→ **TASK DETAILS**
Without the pictures, write the listing below out again, line for line.

→ **GIVEN MATERIAL**
------------
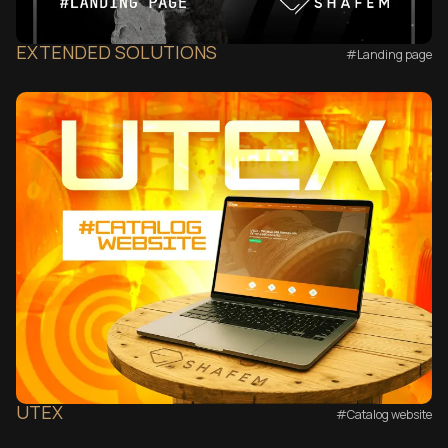
EXTENDED SOLUTIONS
#Landing page
UTEX
#Catalog website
------------
→ **RESULT OF THIS EXERCISE**
EXTENDED SOLUTIONS
#Landing page
UTEX
#Catalog website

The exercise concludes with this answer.